Well, in the telephone switch business we use large capacitors and fuses.
The caps store enough energy to clear the fuse element when a short circuit
is applied.  
 
 
 

WHAT LIMITS CURRENT?

Post by Stephen M. Henni » Tue, 20 May 1997 04:00:00




> > I am using a 12V power supply to power ten identical circuits and need
> > to build current limiting functions so that a short or a failure in one
> > of the circuits will limit the current to that circuit to 2 Amps.
> > Without current limiting one short will trip the power supply and then
> > all ten circuits are down.  What is a good circuit to use for current
> > limiting?

> >     --------------         2A limit
> >     |            |------------------------ circuit 1
> >     |   12V      |         2A limit
> >     |   Power    |------------------------ circuit 2
> >     |   Supply   |                                 .
> >     |            |         2A limit            .
> >     |            |------------------------ circuit 10

> another thing to try is to install 12v light bulbs in series with the
> circuits use ones with a little bit higher wattage rateing than your
> circuit. then if the circuit shorts the light will come on indicating
> the short and dissapaiting the current.

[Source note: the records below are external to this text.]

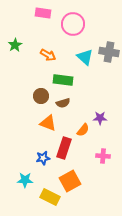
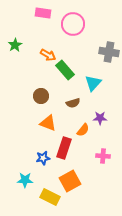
cyan triangle: moved 8 px right, 26 px down; rotated 30 degrees clockwise
green rectangle: moved 2 px right, 10 px up; rotated 42 degrees clockwise
brown semicircle: moved 10 px right
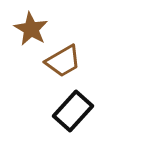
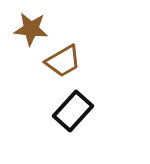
brown star: rotated 24 degrees counterclockwise
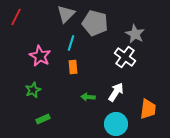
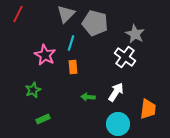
red line: moved 2 px right, 3 px up
pink star: moved 5 px right, 1 px up
cyan circle: moved 2 px right
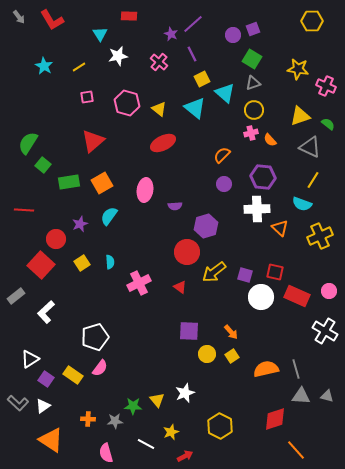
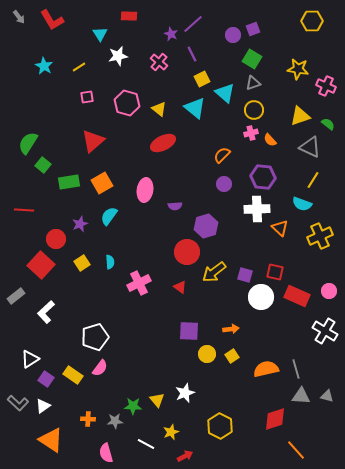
orange arrow at (231, 332): moved 3 px up; rotated 56 degrees counterclockwise
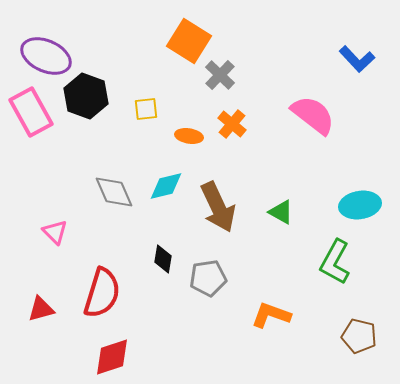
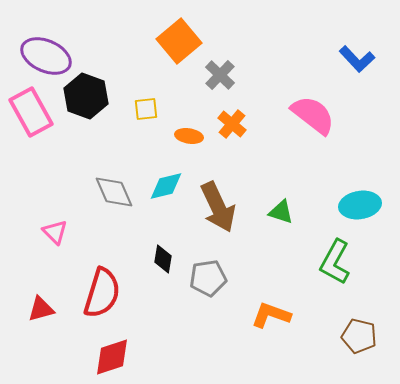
orange square: moved 10 px left; rotated 18 degrees clockwise
green triangle: rotated 12 degrees counterclockwise
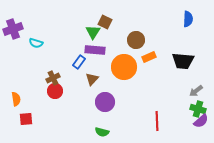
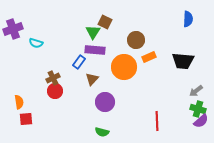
orange semicircle: moved 3 px right, 3 px down
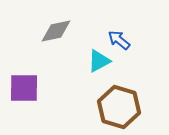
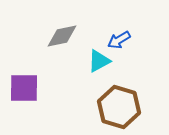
gray diamond: moved 6 px right, 5 px down
blue arrow: rotated 70 degrees counterclockwise
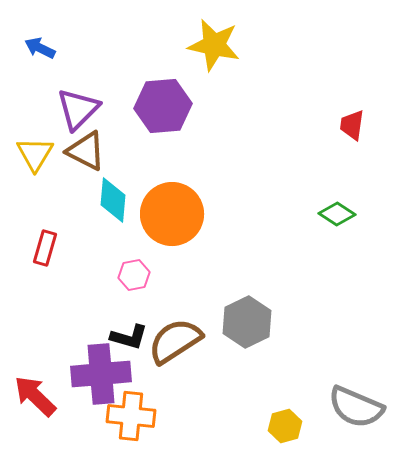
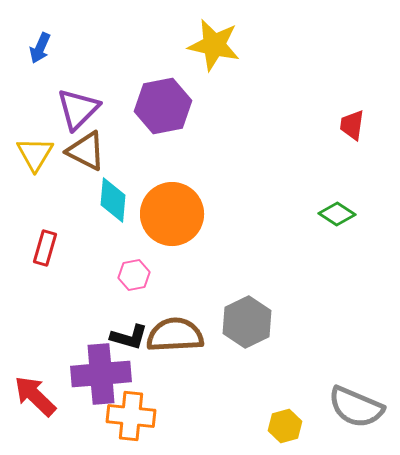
blue arrow: rotated 92 degrees counterclockwise
purple hexagon: rotated 6 degrees counterclockwise
brown semicircle: moved 6 px up; rotated 30 degrees clockwise
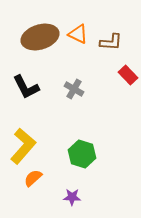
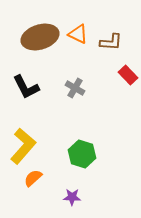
gray cross: moved 1 px right, 1 px up
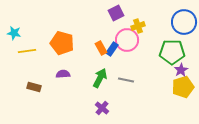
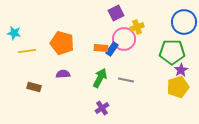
yellow cross: moved 1 px left, 1 px down
pink circle: moved 3 px left, 1 px up
orange rectangle: rotated 56 degrees counterclockwise
yellow pentagon: moved 5 px left
purple cross: rotated 16 degrees clockwise
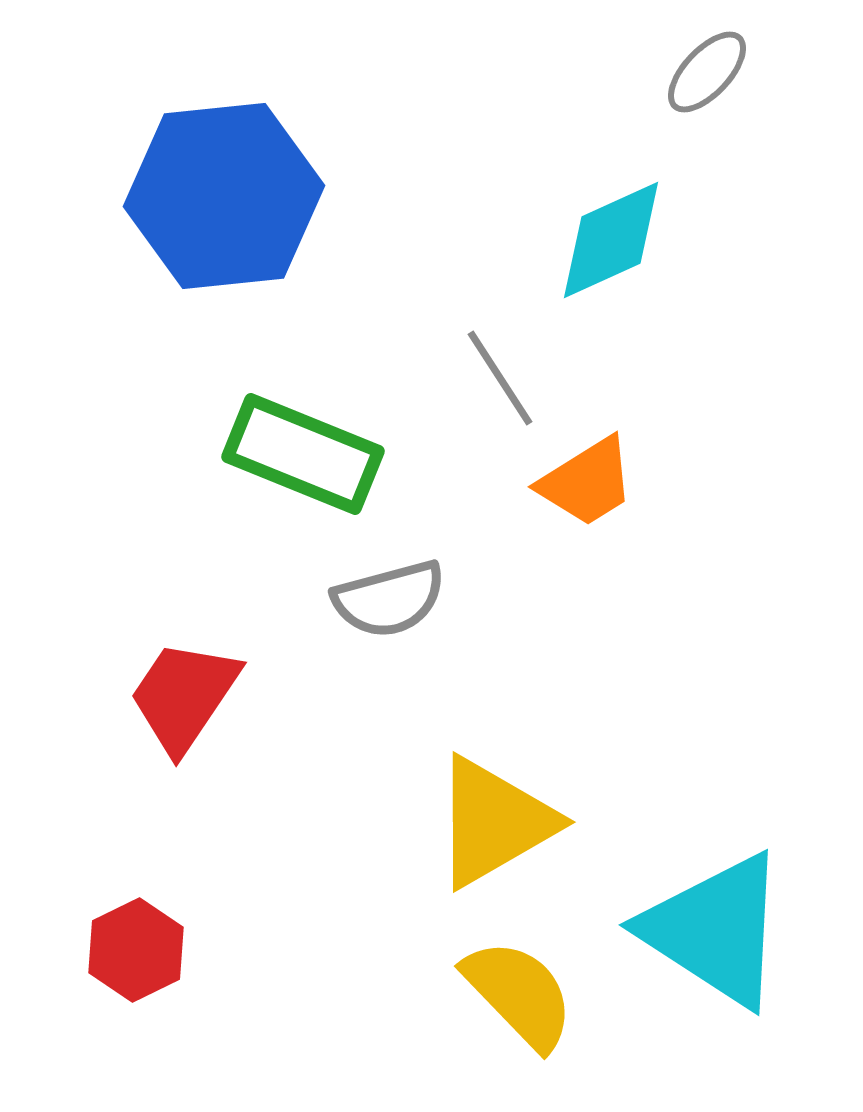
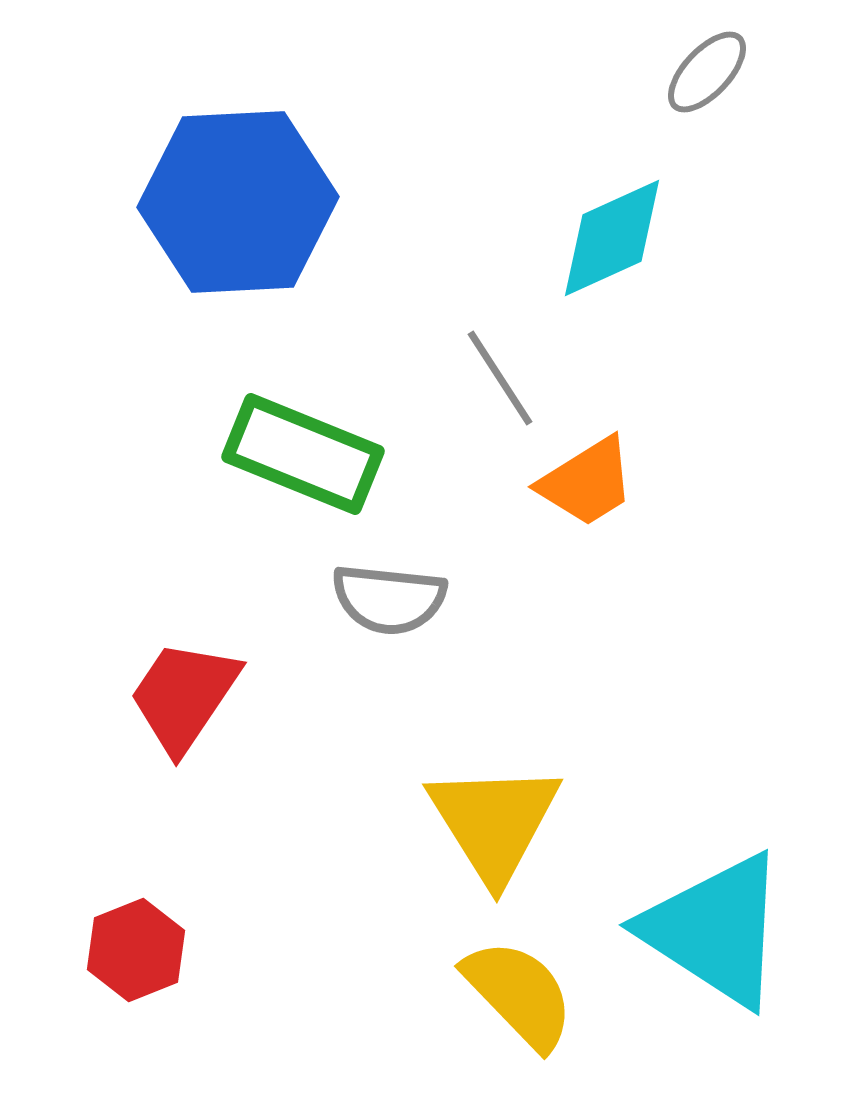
blue hexagon: moved 14 px right, 6 px down; rotated 3 degrees clockwise
cyan diamond: moved 1 px right, 2 px up
gray semicircle: rotated 21 degrees clockwise
yellow triangle: rotated 32 degrees counterclockwise
red hexagon: rotated 4 degrees clockwise
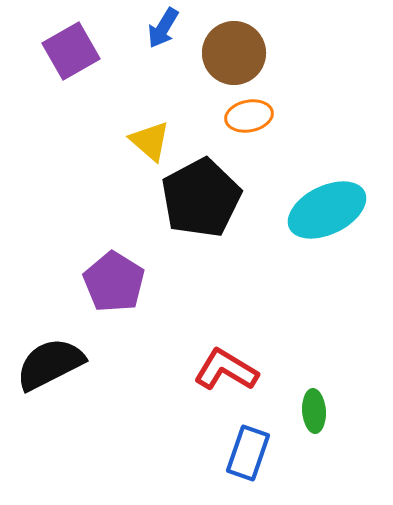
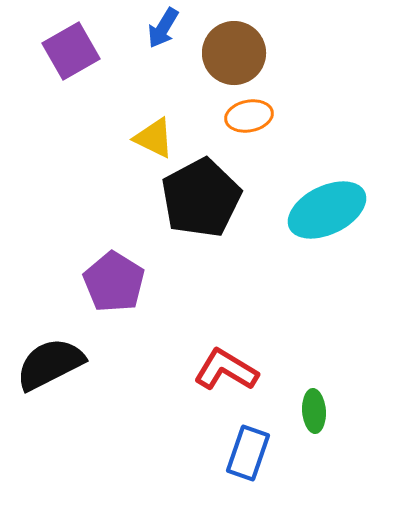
yellow triangle: moved 4 px right, 3 px up; rotated 15 degrees counterclockwise
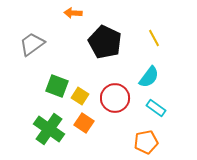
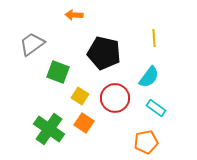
orange arrow: moved 1 px right, 2 px down
yellow line: rotated 24 degrees clockwise
black pentagon: moved 1 px left, 11 px down; rotated 12 degrees counterclockwise
green square: moved 1 px right, 14 px up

At first glance one says that this will obvioiusly not work.  One
intuitively thinks of the lamp as resistive and thinks it will have the
same resistance as the load and will divide the voltage in half.  That is
wrong however.  It will work.  Anyone who has studied the I-V
characteristic of a tungsten lamp knows that a tungsten lamp is nearly a
constant current element.  Hence, it can pass near the full current with
small voltage drop.  This is because its cold resistance is about 10% of
its hot resistance.  I would recommend using an 18-24 volt lamp with the
same power rating as the load or a 12 volt lamp with nearly a power
rating  1.5 to 2 times that of the load.

--
Cheers, Steve Henning, Reading, Pennsylvania, USA

Visit my home page at http://www.users.fast.net/~shenning
Contains Rhododendron, Boy Scout and Rotary information and more.

 
 
 

WHAT LIMITS CURRENT?

Post by Bill Boy » Wed, 21 May 1997 04:00:00


Multiple loads on one power supply?  Sounds like my car, house, etc.  Try
a fuse in each load-circuit.  Then if one load shorts out, the fuse blows,
and isolates that circuit!  

One second thought, maybe too simple.